Assignment — Your response should consist of the entries below, reproduced exactly and without their images.

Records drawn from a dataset
++++

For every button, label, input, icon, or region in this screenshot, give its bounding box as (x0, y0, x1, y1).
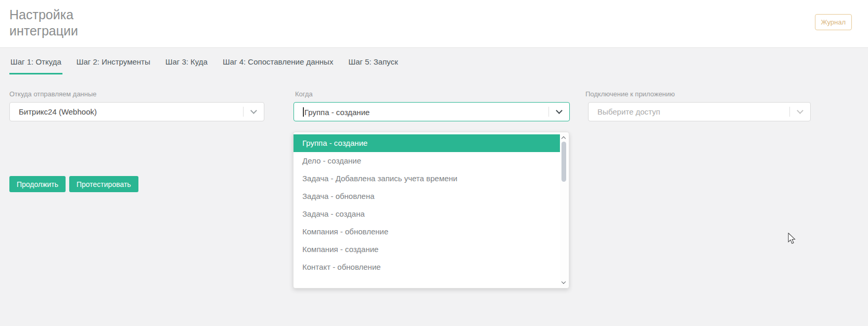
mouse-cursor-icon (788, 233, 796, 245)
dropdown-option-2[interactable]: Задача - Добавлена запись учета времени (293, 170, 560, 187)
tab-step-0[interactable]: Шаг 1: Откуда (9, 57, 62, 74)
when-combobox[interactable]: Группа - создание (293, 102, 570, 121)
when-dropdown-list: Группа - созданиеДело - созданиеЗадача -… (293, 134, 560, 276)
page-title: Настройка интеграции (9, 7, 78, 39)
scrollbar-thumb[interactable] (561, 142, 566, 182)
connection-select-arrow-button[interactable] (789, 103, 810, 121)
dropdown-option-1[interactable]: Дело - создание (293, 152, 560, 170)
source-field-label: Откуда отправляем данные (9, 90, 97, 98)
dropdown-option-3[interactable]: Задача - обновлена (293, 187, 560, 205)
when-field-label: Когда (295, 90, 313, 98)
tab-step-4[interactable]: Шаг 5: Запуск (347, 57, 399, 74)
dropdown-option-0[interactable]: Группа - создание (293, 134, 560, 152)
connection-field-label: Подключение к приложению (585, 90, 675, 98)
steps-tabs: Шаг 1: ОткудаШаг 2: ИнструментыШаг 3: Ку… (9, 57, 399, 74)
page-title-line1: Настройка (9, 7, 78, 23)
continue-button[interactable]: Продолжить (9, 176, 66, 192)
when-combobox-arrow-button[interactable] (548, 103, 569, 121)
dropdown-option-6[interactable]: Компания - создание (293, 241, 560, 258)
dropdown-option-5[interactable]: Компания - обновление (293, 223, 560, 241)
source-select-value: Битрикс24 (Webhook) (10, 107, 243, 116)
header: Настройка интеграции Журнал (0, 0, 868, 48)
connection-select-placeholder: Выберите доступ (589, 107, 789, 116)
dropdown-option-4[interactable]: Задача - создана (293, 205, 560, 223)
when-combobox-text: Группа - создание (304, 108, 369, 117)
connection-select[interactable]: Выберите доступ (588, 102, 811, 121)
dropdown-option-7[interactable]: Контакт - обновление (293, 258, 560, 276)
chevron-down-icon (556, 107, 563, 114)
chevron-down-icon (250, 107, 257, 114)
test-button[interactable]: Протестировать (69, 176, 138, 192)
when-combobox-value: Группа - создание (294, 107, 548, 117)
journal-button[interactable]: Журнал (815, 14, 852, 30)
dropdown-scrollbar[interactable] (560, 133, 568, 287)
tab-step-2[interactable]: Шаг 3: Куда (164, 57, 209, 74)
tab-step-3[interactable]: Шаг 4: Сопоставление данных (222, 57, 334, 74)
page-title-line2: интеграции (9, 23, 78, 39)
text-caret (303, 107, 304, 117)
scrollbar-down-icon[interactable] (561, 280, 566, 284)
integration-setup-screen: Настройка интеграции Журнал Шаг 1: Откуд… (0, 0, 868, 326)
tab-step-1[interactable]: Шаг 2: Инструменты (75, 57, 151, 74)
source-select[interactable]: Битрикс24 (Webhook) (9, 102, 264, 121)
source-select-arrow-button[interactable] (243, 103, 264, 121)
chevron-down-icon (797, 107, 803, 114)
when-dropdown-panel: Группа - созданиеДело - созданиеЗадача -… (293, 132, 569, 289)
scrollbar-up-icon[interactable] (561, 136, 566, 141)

++++

Task result —
For every button, label, input, icon, or region in this screenshot, give its bounding box as (x0, y0, x1, y1).
mouse-cursor-icon (788, 233, 796, 245)
dropdown-option-2[interactable]: Задача - Добавлена запись учета времени (293, 170, 560, 187)
tab-step-0[interactable]: Шаг 1: Откуда (9, 57, 62, 74)
when-combobox[interactable]: Группа - создание (293, 102, 570, 121)
when-dropdown-list: Группа - созданиеДело - созданиеЗадача -… (293, 134, 560, 276)
page-title: Настройка интеграции (9, 7, 78, 39)
scrollbar-thumb[interactable] (561, 142, 566, 182)
connection-select-arrow-button[interactable] (789, 103, 810, 121)
dropdown-option-1[interactable]: Дело - создание (293, 152, 560, 170)
source-field-label: Откуда отправляем данные (9, 90, 97, 98)
dropdown-option-3[interactable]: Задача - обновлена (293, 187, 560, 205)
when-field-label: Когда (295, 90, 313, 98)
tab-step-4[interactable]: Шаг 5: Запуск (347, 57, 399, 74)
dropdown-option-0[interactable]: Группа - создание (293, 134, 560, 152)
connection-field-label: Подключение к приложению (585, 90, 675, 98)
steps-tabs: Шаг 1: ОткудаШаг 2: ИнструментыШаг 3: Ку… (9, 57, 399, 74)
page-title-line1: Настройка (9, 7, 78, 23)
continue-button[interactable]: Продолжить (9, 176, 66, 192)
when-combobox-arrow-button[interactable] (548, 103, 569, 121)
dropdown-option-6[interactable]: Компания - создание (293, 241, 560, 258)
dropdown-option-5[interactable]: Компания - обновление (293, 223, 560, 241)
source-select-value: Битрикс24 (Webhook) (10, 107, 243, 116)
header: Настройка интеграции Журнал (0, 0, 868, 48)
connection-select-placeholder: Выберите доступ (589, 107, 789, 116)
dropdown-option-4[interactable]: Задача - создана (293, 205, 560, 223)
when-combobox-text: Группа - создание (304, 108, 369, 117)
connection-select[interactable]: Выберите доступ (588, 102, 811, 121)
dropdown-option-7[interactable]: Контакт - обновление (293, 258, 560, 276)
chevron-down-icon (556, 107, 563, 114)
chevron-down-icon (250, 107, 257, 114)
test-button[interactable]: Протестировать (69, 176, 138, 192)
when-combobox-value: Группа - создание (294, 107, 548, 117)
journal-button[interactable]: Журнал (815, 14, 852, 30)
dropdown-scrollbar[interactable] (560, 133, 568, 287)
tab-step-2[interactable]: Шаг 3: Куда (164, 57, 209, 74)
tab-step-3[interactable]: Шаг 4: Сопоставление данных (222, 57, 334, 74)
page-title-line2: интеграции (9, 23, 78, 39)
text-caret (303, 107, 304, 117)
scrollbar-down-icon[interactable] (561, 280, 566, 284)
integration-setup-screen: Настройка интеграции Журнал Шаг 1: Откуд… (0, 0, 868, 326)
tab-step-1[interactable]: Шаг 2: Инструменты (75, 57, 151, 74)
source-select[interactable]: Битрикс24 (Webhook) (9, 102, 264, 121)
source-select-arrow-button[interactable] (243, 103, 264, 121)
chevron-down-icon (797, 107, 803, 114)
when-dropdown-panel: Группа - созданиеДело - созданиеЗадача -… (293, 132, 569, 289)
scrollbar-up-icon[interactable] (561, 136, 566, 141)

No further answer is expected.